Bug 1826053

Summary: [IPI][Baremetal] Keepalived container stopped working after applying node's networking configuration change
Product: OpenShift Container Platform Reporter: Yossi Boaron <yboaron>
Component: Machine Config OperatorAssignee: Yossi Boaron <yboaron>
Status: CLOSED ERRATA QA Contact: Victor Voronkov <vvoronko>
Severity: medium Docs Contact:
Priority: medium    
Version: 4.4CC: augol, bperkins, eweiss, ncocker, smilner
Target Milestone: ---   
Target Release: 4.5.0   
Hardware: Unspecified   
OS: Unspecified   
Whiteboard:
Fixed In Version: Doc Type: Bug Fix
Doc Text:
Cause: Updating node's networking post-deployment (for example by using kind: MachineConfig) in such a way that the interface that was originally carrying VIPs is attached to a bridge (OVS or Linux bridge). Consequence: While the Keepalived-monitor observed the change and rendered new config, Keepalived container failed with 'permanent error CONFIG' and not being restarted by Kubelet. Fix: Update Liveness probe of Keepalived container to check also Keepalived process existence.
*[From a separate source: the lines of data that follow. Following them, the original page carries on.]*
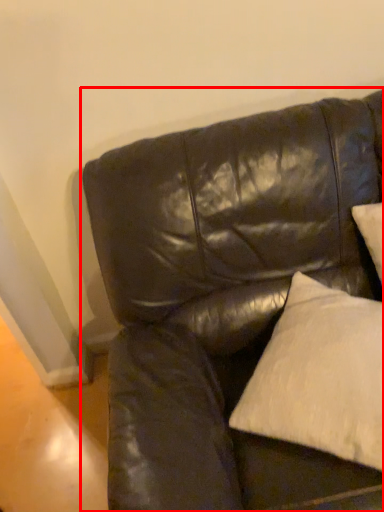 Question: Considering the relative positions of studio couch (annotated by the red box) and pillow in the image provided, where is studio couch (annotated by the red box) located with respect to the staircase?

Choices:
 (A) left
 (B) right

Answer: (A) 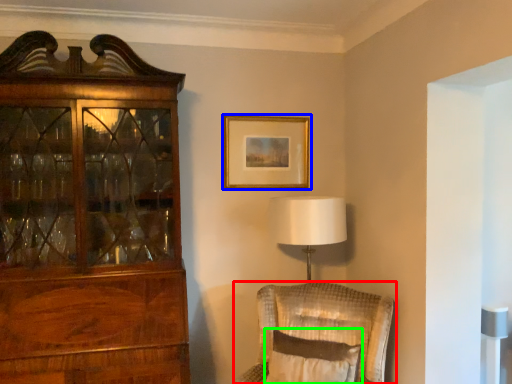 Question: Considering the real-world distances, which object is farthest from chair (highlighted by a red box)? picture frame (highlighted by a blue box) or pillow (highlighted by a green box)?

Choices:
 (A) picture frame
 (B) pillow

Answer: (A) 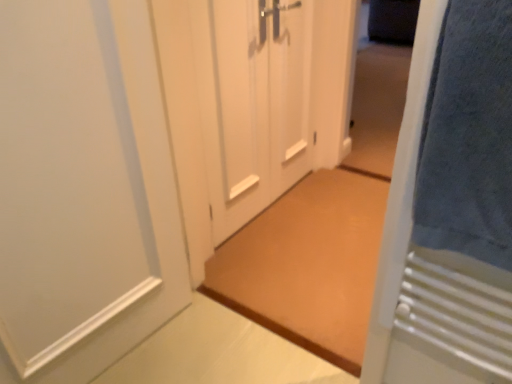 What do you see at coordinates (290, 92) in the screenshot?
I see `white matte door at center, acting as the 2th door starting from the right` at bounding box center [290, 92].

In order to click on white matte door at center, placed as the 3th door when sorted from left to right in this screenshot , I will do `click(290, 92)`.

At what (x,y) coordinates should I click in order to perform the action: click on blue soft towel at right. Please return your answer as a coordinate pair (x, y). Image resolution: width=512 pixels, height=384 pixels. Looking at the image, I should click on (468, 137).

Measure the distance between white matte door at center, which is the third door from right to left, and camera.

white matte door at center, which is the third door from right to left, and camera are 5.11 feet apart.

Locate an element on the screen. white matte door at left, the first door when ordered from left to right is located at coordinates (83, 189).

Locate an element on the screen. The height and width of the screenshot is (384, 512). blue towel at right, the first door in the right-to-left sequence is located at coordinates (450, 207).

Identify the location of white matte door at center, acting as the 2th door starting from the right. (290, 92).

Considering the relative sizes of brown matte doormat at center and blue towel at right, which is counted as the 4th door, starting from the left, in the image provided, is brown matte doormat at center smaller than blue towel at right, which is counted as the 4th door, starting from the left,?

Actually, brown matte doormat at center might be larger than blue towel at right, which is counted as the 4th door, starting from the left.

How different are the orientations of brown matte doormat at center and blue towel at right, the first door in the right-to-left sequence, in degrees?

The angular difference between brown matte doormat at center and blue towel at right, the first door in the right-to-left sequence, is 178 degrees.

Between brown matte doormat at center and blue towel at right, which is counted as the 4th door, starting from the left, which one has more height?

blue towel at right, which is counted as the 4th door, starting from the left.

Is brown matte doormat at center to the left or to the right of blue towel at right, which is counted as the 4th door, starting from the left, in the image?

brown matte doormat at center is to the left of blue towel at right, which is counted as the 4th door, starting from the left.

Where is `the 1st door counting from the right side of the white matte door at center, the second door in the left-to-right sequence`? the 1st door counting from the right side of the white matte door at center, the second door in the left-to-right sequence is located at coordinates (290, 92).

Considering the relative sizes of white matte door at center, the second door in the left-to-right sequence, and white matte door at center, placed as the 3th door when sorted from left to right, in the image provided, is white matte door at center, the second door in the left-to-right sequence, bigger than white matte door at center, placed as the 3th door when sorted from left to right,?

Yes.

Considering the relative sizes of white matte door at center, the second door in the left-to-right sequence, and white matte door at center, placed as the 3th door when sorted from left to right, in the image provided, is white matte door at center, the second door in the left-to-right sequence, shorter than white matte door at center, placed as the 3th door when sorted from left to right,?

No, white matte door at center, the second door in the left-to-right sequence, is not shorter than white matte door at center, placed as the 3th door when sorted from left to right.

Choose the correct answer: Is white matte door at center, placed as the 3th door when sorted from left to right, inside white matte door at center, which is the third door from right to left, or outside it?

white matte door at center, placed as the 3th door when sorted from left to right, is contained in white matte door at center, which is the third door from right to left.

Is white matte door at center, placed as the 3th door when sorted from left to right, bigger or smaller than white matte door at center, the second door in the left-to-right sequence?

In the image, white matte door at center, placed as the 3th door when sorted from left to right, appears to be smaller than white matte door at center, the second door in the left-to-right sequence.

Is white matte door at center, placed as the 3th door when sorted from left to right, in front of or behind white matte door at center, the second door in the left-to-right sequence, in the image?

Clearly, white matte door at center, placed as the 3th door when sorted from left to right, is behind white matte door at center, the second door in the left-to-right sequence.

What's the angular difference between white matte door at center, placed as the 3th door when sorted from left to right, and white matte door at center, the second door in the left-to-right sequence,'s facing directions?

Result: If for any reason the Keepalived process exits, Kubelet will detect this and restart the Keepalived container.
Story Points: ---
Clone Of: Environment:
Last Closed: 2020-07-13 17:29:11 UTC Type: Bug
Regression: --- Mount Type: ---
Documentation: --- CRM:
Verified Versions: Category: ---
oVirt Team: --- RHEL 7.3 requirements from Atomic Host:
Cloudforms Team: --- Target Upstream Version:
Embargoed:

Description Yossi Boaron 2020-04-20 19:02:09 UTC
Description of problem:

This use case was reported by Petr Horacek.

Use case details:
I reconfigured the host by running [A], so the interface that was originally carrying VIPs is attached to an OVS bridge.

While the keepalived-monitor observed the change and rendered new config, keepalived container failed with 'permanent error CONFIG' and not being restarted by Kubelet.

Version-Release number of selected component (if applicable):


How reproducible:


Steps to Reproduce:
1. Stop/ kill the keepalives process inside keepalived container (use sudo crictl)
2. Using *sudo crictl ps* and the keepalived logs, verify the container was restarted properly by kubelet.




Actual results:
Keepalived container stopped working (error CONFIG) and kubelet doesn't restart the container.


Expected results:
keepalived-monitor should render a new keepalived config file.
Keepalived should be restarted, and apply the new config.

[A] https://access.redhat.com/articles/4934131

Comment 2 Eldar Weiss 2020-07-05 07:58:25 UTC
Please add Reproduction steps as [A] link is unavailable.

Comment 3 Yossi Boaron 2020-07-05 16:34:50 UTC
You can stop/kill the keepalived process inside the Kepelaived container and verify that the container is restarted properly by Kubelet.

Comment 6 errata-xmlrpc 2020-07-13 17:29:11 UTC
Since the problem described in this bug report should be
resolved in a recent advisory, it has been closed with a
resolution of ERRATA.

For information on the advisory, and where to find the updated
files, follow the link below.

If the solution does not work for you, open a new bug report.

https://access.redhat.com/errata/RHBA-2020:2409

Comment 7 Yossi Boaron 2020-09-09 13:46:06 UTC
*** Bug 1851447 has been marked as a duplicate of this bug. ***